YOUR GOAL:
Wherever "Ναόν" shows up in the records below, copy the whole line.

-- -- --

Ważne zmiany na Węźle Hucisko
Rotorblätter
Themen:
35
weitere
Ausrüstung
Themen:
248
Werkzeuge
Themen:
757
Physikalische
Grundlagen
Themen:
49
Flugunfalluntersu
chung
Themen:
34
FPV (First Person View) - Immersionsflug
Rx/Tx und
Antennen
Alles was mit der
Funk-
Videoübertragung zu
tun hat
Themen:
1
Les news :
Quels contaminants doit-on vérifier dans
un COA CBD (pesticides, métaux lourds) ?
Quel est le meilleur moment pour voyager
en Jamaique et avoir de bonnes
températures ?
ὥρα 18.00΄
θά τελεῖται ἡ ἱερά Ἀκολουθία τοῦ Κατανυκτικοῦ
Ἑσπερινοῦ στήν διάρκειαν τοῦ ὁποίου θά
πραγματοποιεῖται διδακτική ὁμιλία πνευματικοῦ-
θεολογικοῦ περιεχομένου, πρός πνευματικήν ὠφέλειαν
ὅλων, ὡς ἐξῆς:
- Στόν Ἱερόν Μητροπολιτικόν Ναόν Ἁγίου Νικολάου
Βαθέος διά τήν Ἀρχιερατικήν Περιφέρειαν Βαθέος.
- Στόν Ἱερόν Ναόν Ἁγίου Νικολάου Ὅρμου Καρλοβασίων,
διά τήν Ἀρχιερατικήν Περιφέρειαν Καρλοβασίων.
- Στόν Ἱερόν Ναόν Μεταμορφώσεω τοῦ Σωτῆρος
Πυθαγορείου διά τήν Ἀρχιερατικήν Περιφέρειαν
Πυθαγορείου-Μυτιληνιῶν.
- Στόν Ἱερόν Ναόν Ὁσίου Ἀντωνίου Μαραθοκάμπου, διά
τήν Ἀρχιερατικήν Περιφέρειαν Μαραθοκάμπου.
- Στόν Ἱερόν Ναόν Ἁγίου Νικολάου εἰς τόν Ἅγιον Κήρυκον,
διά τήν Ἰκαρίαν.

-- -- --

ANSWER SECTION:
- Στόν Ἱερόν Μητροπολιτικόν Ναόν Ἁγίου Νικολάου
- Στόν Ἱερόν Ναόν Ἁγίου Νικολάου Ὅρμου Καρλοβασίων,
- Στόν Ἱερόν Ναόν Μεταμορφώσεω τοῦ Σωτῆρος
- Στόν Ἱερόν Ναόν Ὁσίου Ἀντωνίου Μαραθοκάμπου, διά
- Στόν Ἱερόν Ναόν Ἁγίου Νικολάου εἰς τόν Ἅγιον Κήρυκον,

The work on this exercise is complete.